Band 145 (II. Variante): Andorra von Max Frisch. Reihenvorstellung der Königs Erläuterungen
3. Mai 2016 17:11:19 CEST
Max Frisch sagte über Andorra: "Ich habe das Stück fünfmal geschrieben, bevor ich es aus der Hand gab." 1961 erschien das Drama, das ohne die "furchtbare Konsequenz, mit der die Nationalsozialisten die Judenverfolgung bis zum äußersten und letzten getrieben haben," nicht denkbar wäre. "Aber ist ist keineswegs eine bloße Umsetzung des Geschehenen in eine Form, die für die Bühne brauchbar ist. Es ist mehr.

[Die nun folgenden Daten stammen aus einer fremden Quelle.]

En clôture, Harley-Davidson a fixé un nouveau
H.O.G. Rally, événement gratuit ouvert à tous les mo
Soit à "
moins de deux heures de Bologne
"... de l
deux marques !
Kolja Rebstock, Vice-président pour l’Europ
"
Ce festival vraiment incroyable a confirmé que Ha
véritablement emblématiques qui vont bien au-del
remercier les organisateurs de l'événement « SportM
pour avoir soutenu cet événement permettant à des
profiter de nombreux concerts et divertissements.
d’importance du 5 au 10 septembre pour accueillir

Es ist Deutung."
So zu lesen in unserer Erläuterung, die zu Beginn der 60er Jahre zusammen mit "Biedermann und die Brandstifter" erschien (heute Bandnummer 352) und die nach einigen Jahren getrennte Wege gingen und jeweils eine eigene Ausgabe erhielten.
Blick ins Buch - Band 145
Frischs Parabel über gesellschaftliche Zwänge, Rassismus und menschliche Feigheit ist auch heute noch Thema im Deutschunterricht - zurecht, wie wir meinen. Frischs Entwürfe über Identität und politischen Zusammenbruch sind beispielgebend: dem Titelhelden Andri wird seine jüdische Identität von den Andorranern so sehr eingebläut, dass er am Ende sogar der quasi »objektiven« Überprüfung durch den Judenschauer standhält und als Jude enttarnt wird. Die Andorraner haben sich ein Bildnis von Andri gemacht. Dieses Bildnis ist letztlich stärker als Andris wirkliche Identität und wird von ihm selbst verinnerlicht.
Jeder kann sich fragen, wo die eigene Wachsamkeit, der Beginn dieser Verwicklung, der Annahme des Schicksals und der eigene Standpunkt zur "Realität" einsetzen muss.